Instructions to follow => Nothing but the text should be carried over: reproduce all the data exactly and leave out every image.

***** The records

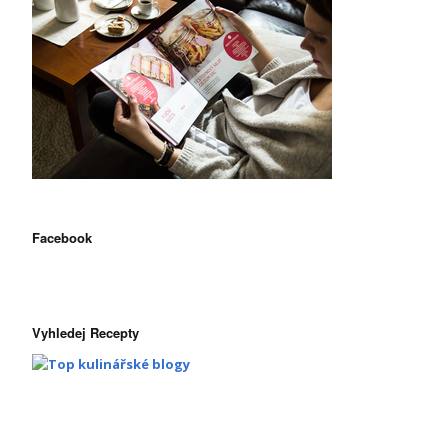
Facebook
Vyhledej Recepty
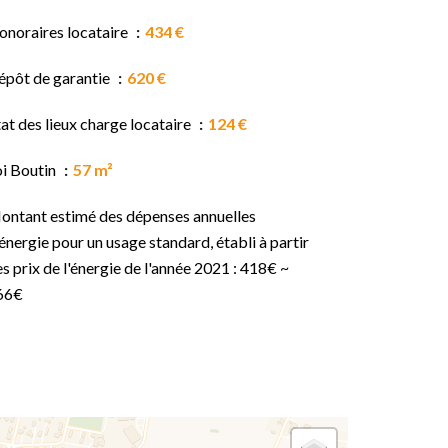
onoraires locataire
434 €
épôt de garantie
620 €
at des lieux charge locataire
124 €
oi Boutin
57 m²
ontant estimé des dépenses annuelles
énergie pour un usage standard, établi à partir
s prix de l'énergie de l'année 2021 : 418€ ~
66€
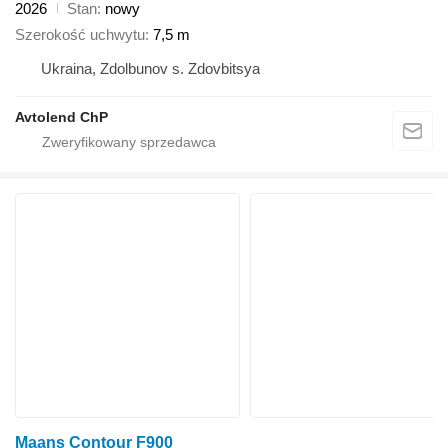
2026
Stan
nowy
Szerokość uchwytu
7,5 m
Ukraina, Zdolbunov s. Zdovbitsya
Avtolend ChP
Maans Contour F900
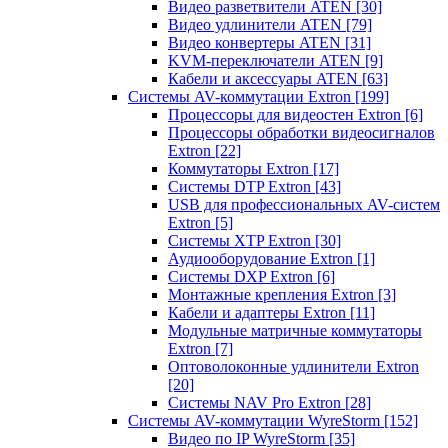
Видео разветвители ATEN
[30]
Видео удлинители ATEN
[79]
Видео конвертеры ATEN
[31]
KVM-переключатели ATEN
[9]
Кабели и аксессуары ATEN
[63]
Системы AV-коммутации Extron
[199]
Процессоры для видеостен Extron
[6]
Процессоры обработки видеосигналов
Extron
[22]
Коммутаторы Extron
[17]
Системы DTP Extron
[43]
USB для профессиональных AV-систем
Extron
[5]
Системы XTP Extron
[30]
Аудиооборудование Extron
[1]
Системы DXP Extron
[6]
Монтажные крепления Extron
[3]
Кабели и адаптеры Extron
[11]
Модульные матричные коммутаторы
Extron
[7]
Оптоволоконные удлинители Extron
[20]
Системы NAV Pro Extron
[28]
Системы AV-коммутации WyreStorm
[152]
Видео по IP WyreStorm
[35]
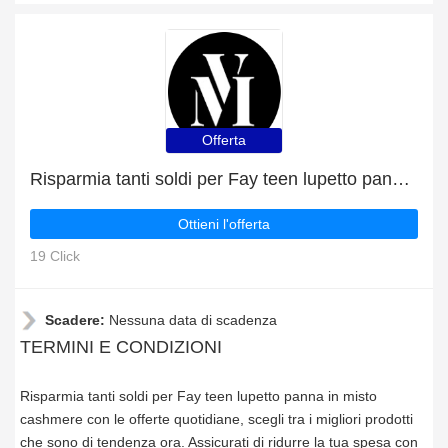
Offerta
Risparmia tanti soldi per Fay teen lupetto panna in misto cashmere con le offerte quotidiane
Ottieni l'offerta
19 Click
Scadere:
Nessuna data di scadenza
TERMINI E CONDIZIONI
Risparmia tanti soldi per Fay teen lupetto panna in misto
cashmere con le offerte quotidiane, scegli tra i migliori prodotti
che sono di tendenza ora. Assicurati di ridurre la tua spesa con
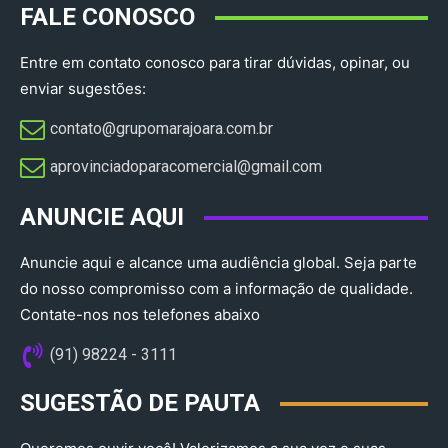
FALE CONOSCO
Entre em contato conosco para tirar dúvidas, opinar, ou
enviar sugestões:
contato@grupomarajoara.com.br
aprovinciadoparacomercial@gmail.com​
ANUNCIE AQUI
Anuncie aqui e alcance uma audiência global. Seja parte
do nosso compromisso com a informação de qualidade.
Contate-nos nos telefones abaixo
(91) 98224 - 3111
SUGESTÃO DE PAUTA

**********

Your response =>
Facebook
Vyhledej Recepty
onoraires locataire
434 €
épôt de garantie
620 €
at des lieux charge locataire
124 €
oi Boutin
57 m²
ontant estimé des dépenses annuelles
énergie pour un usage standard, établi à partir
s prix de l'énergie de l'année 2021 : 418€ ~
66€
2026
Stan
nowy
Szerokość uchwytu
7,5 m
Ukraina, Zdolbunov s. Zdovbitsya
Avtolend ChP
Maans Contour F900
Видео разветвители ATEN
[30]
Видео удлинители ATEN
[79]
Видео конвертеры ATEN
[31]
KVM-переключатели ATEN
[9]
Кабели и аксессуары ATEN
[63]
Системы AV-коммутации Extron
[199]
Процессоры для видеостен Extron
[6]
Процессоры обработки видеосигналов
Extron
[22]
Коммутаторы Extron
[17]
Системы DTP Extron
[43]
USB для профессиональных AV-систем
Extron
[5]
Системы XTP Extron
[30]
Аудиооборудование Extron
[1]
Системы DXP Extron
[6]
Монтажные крепления Extron
[3]
Кабели и адаптеры Extron
[11]
Модульные матричные коммутаторы
Extron
[7]
Оптоволоконные удлинители Extron
[20]
Системы NAV Pro Extron
[28]
Системы AV-коммутации WyreStorm
[152]
Видео по IP WyreStorm
[35]
Offerta
Risparmia tanti soldi per Fay teen lupetto panna in misto cashmere con le offerte quotidiane
Ottieni l'offerta
19 Click
Scadere:
Nessuna data di scadenza
TERMINI E CONDIZIONI
Risparmia tanti soldi per Fay teen lupetto panna in misto
cashmere con le offerte quotidiane, scegli tra i migliori prodotti
che sono di tendenza ora. Assicurati di ridurre la tua spesa con
FALE CONOSCO
Entre em contato conosco para tirar dúvidas, opinar, ou
enviar sugestões:
contato@grupomarajoara.com.br
aprovinciadoparacomercial@gmail.com​
ANUNCIE AQUI
Anuncie aqui e alcance uma audiência global. Seja parte
do nosso compromisso com a informação de qualidade.
Contate-nos nos telefones abaixo
(91) 98224 - 3111
SUGESTÃO DE PAUTA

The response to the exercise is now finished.